RECORDS TO USE |
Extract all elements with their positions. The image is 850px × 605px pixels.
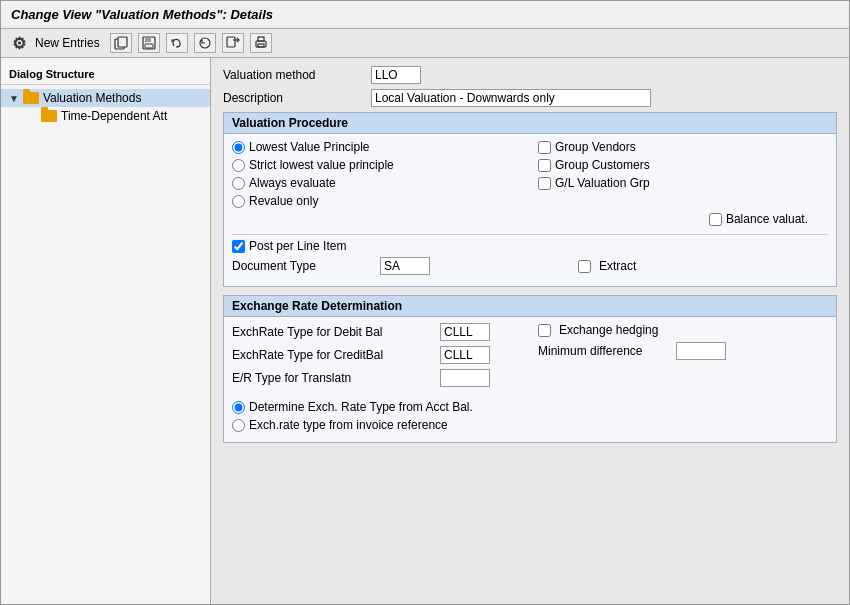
description-row: Description	[223, 89, 837, 107]
checkbox-group-vendors[interactable]	[538, 141, 551, 154]
credit-bal-label: ExchRate Type for CreditBal	[232, 348, 432, 362]
valuation-procedure-left: Lowest Value Principle Strict lowest val…	[232, 140, 522, 212]
collapse-arrow-icon: ▼	[9, 93, 19, 104]
min-diff-row: Minimum difference	[538, 342, 828, 360]
checkbox-post-per-line[interactable]	[232, 240, 245, 253]
debit-bal-label: ExchRate Type for Debit Bal	[232, 325, 432, 339]
checkbox-group-customers-label: Group Customers	[555, 158, 650, 172]
folder-icon-time-dependent	[41, 110, 57, 122]
svg-rect-1	[118, 37, 127, 47]
radio-exch-rate-invoice-label: Exch.rate type from invoice reference	[249, 418, 448, 432]
folder-icon-valuation	[23, 92, 39, 104]
svg-rect-10	[258, 44, 264, 47]
sidebar-item-time-dependent[interactable]: Time-Dependent Att	[21, 107, 210, 125]
debit-bal-row: ExchRate Type for Debit Bal	[232, 323, 522, 341]
checkbox-balance-valuat-label: Balance valuat.	[726, 212, 808, 226]
toolbar-export-btn[interactable]	[222, 33, 244, 53]
valuation-procedure-cols: Lowest Value Principle Strict lowest val…	[232, 140, 828, 212]
sidebar: Dialog Structure ▼ Valuation Methods Tim…	[1, 58, 211, 604]
translation-label: E/R Type for Translatn	[232, 371, 432, 385]
valuation-procedure-right: Group Vendors Group Customers G/L Valuat…	[538, 140, 828, 212]
radio-strict-lowest: Strict lowest value principle	[232, 158, 522, 172]
min-diff-label: Minimum difference	[538, 344, 668, 358]
toolbar: ⚙ New Entries	[1, 29, 849, 58]
document-type-input[interactable]	[380, 257, 430, 275]
radio-exch-rate-invoice-input[interactable]	[232, 419, 245, 432]
valuation-procedure-section: Valuation Procedure Lowest Value Princip…	[223, 112, 837, 287]
checkbox-extract[interactable]	[578, 260, 591, 273]
debit-bal-input[interactable]	[440, 323, 490, 341]
radio-determine-exch-row: Determine Exch. Rate Type from Acct Bal.	[232, 400, 828, 414]
radio-lowest-value-input[interactable]	[232, 141, 245, 154]
toolbar-print-btn[interactable]	[250, 33, 272, 53]
checkbox-post-per-line-row: Post per Line Item	[232, 239, 828, 253]
checkbox-exchange-hedging-label: Exchange hedging	[559, 323, 658, 337]
checkbox-extract-label: Extract	[599, 259, 636, 273]
checkbox-group-customers[interactable]	[538, 159, 551, 172]
radio-revalue-only-input[interactable]	[232, 195, 245, 208]
exchange-rate-body: ExchRate Type for Debit Bal ExchRate Typ…	[224, 317, 836, 442]
menu-icon[interactable]: ⚙	[9, 33, 29, 53]
radio-lowest-value: Lowest Value Principle	[232, 140, 522, 154]
translation-input[interactable]	[440, 369, 490, 387]
radio-always-evaluate-label: Always evaluate	[249, 176, 336, 190]
checkbox-post-per-line-label: Post per Line Item	[249, 239, 346, 253]
valuation-method-input[interactable]	[371, 66, 421, 84]
radio-strict-lowest-label: Strict lowest value principle	[249, 158, 394, 172]
description-label: Description	[223, 91, 363, 105]
document-type-row: Document Type Extract	[232, 257, 828, 275]
checkbox-balance-valuat-row-inner: Balance valuat.	[709, 212, 808, 226]
radio-always-evaluate-input[interactable]	[232, 177, 245, 190]
radio-determine-exch-input[interactable]	[232, 401, 245, 414]
main-window: Change View "Valuation Methods": Details…	[0, 0, 850, 605]
min-diff-input[interactable]	[676, 342, 726, 360]
document-type-label: Document Type	[232, 259, 372, 273]
svg-rect-9	[258, 37, 264, 41]
toolbar-undo-btn[interactable]	[166, 33, 188, 53]
credit-bal-row: ExchRate Type for CreditBal	[232, 346, 522, 364]
checkbox-gl-valuation-label: G/L Valuation Grp	[555, 176, 650, 190]
exchange-rate-header: Exchange Rate Determination	[224, 296, 836, 317]
radio-strict-lowest-input[interactable]	[232, 159, 245, 172]
valuation-procedure-header: Valuation Procedure	[224, 113, 836, 134]
toolbar-refresh-btn[interactable]	[194, 33, 216, 53]
toolbar-copy-btn[interactable]	[110, 33, 132, 53]
sidebar-title: Dialog Structure	[1, 64, 210, 85]
svg-rect-6	[227, 37, 235, 47]
svg-rect-4	[145, 44, 153, 48]
credit-bal-input[interactable]	[440, 346, 490, 364]
checkbox-exchange-hedging[interactable]	[538, 324, 551, 337]
title-bar: Change View "Valuation Methods": Details	[1, 1, 849, 29]
exchange-rate-right: Exchange hedging Minimum difference	[538, 323, 828, 392]
new-entries-button[interactable]: New Entries	[35, 36, 100, 50]
exchange-rate-cols: ExchRate Type for Debit Bal ExchRate Typ…	[232, 323, 828, 392]
valuation-method-label: Valuation method	[223, 68, 363, 82]
content-area: Dialog Structure ▼ Valuation Methods Tim…	[1, 58, 849, 604]
radio-always-evaluate: Always evaluate	[232, 176, 522, 190]
checkbox-group-vendors-row: Group Vendors	[538, 140, 828, 154]
translation-row: E/R Type for Translatn	[232, 369, 522, 387]
valuation-procedure-body: Lowest Value Principle Strict lowest val…	[224, 134, 836, 286]
checkbox-gl-valuation-row: G/L Valuation Grp	[538, 176, 828, 190]
radio-revalue-only-label: Revalue only	[249, 194, 318, 208]
window-title: Change View "Valuation Methods": Details	[11, 7, 273, 22]
radio-revalue-only: Revalue only	[232, 194, 522, 208]
checkbox-group-vendors-label: Group Vendors	[555, 140, 636, 154]
svg-rect-3	[145, 37, 151, 42]
checkbox-group-customers-row: Group Customers	[538, 158, 828, 172]
radio-lowest-value-label: Lowest Value Principle	[249, 140, 370, 154]
balance-valuat-row: Balance valuat.	[232, 212, 828, 230]
exchange-rate-section: Exchange Rate Determination ExchRate Typ…	[223, 295, 837, 443]
description-input[interactable]	[371, 89, 651, 107]
hedging-row: Exchange hedging	[538, 323, 828, 337]
sidebar-item-valuation-methods[interactable]: ▼ Valuation Methods	[1, 89, 210, 107]
radio-exch-rate-invoice-row: Exch.rate type from invoice reference	[232, 418, 828, 432]
divider-1	[232, 234, 828, 235]
checkbox-balance-valuat[interactable]	[709, 213, 722, 226]
radio-determine-exch-label: Determine Exch. Rate Type from Acct Bal.	[249, 400, 473, 414]
sidebar-label-time-dependent: Time-Dependent Att	[61, 109, 167, 123]
exchange-rate-left: ExchRate Type for Debit Bal ExchRate Typ…	[232, 323, 522, 392]
toolbar-save-btn[interactable]	[138, 33, 160, 53]
checkbox-gl-valuation[interactable]	[538, 177, 551, 190]
sidebar-label-valuation-methods: Valuation Methods	[43, 91, 142, 105]
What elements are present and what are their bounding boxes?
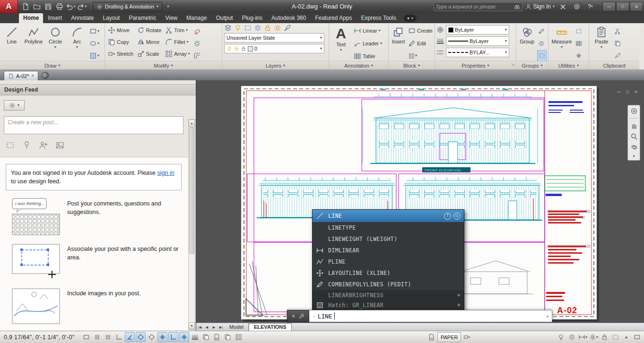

PROBLEM TO WORK ON |
In the listing above, how many lines hold the string "post"? Only the number is to be reported.

SOLUTION FOR THIS EXERCISE |
3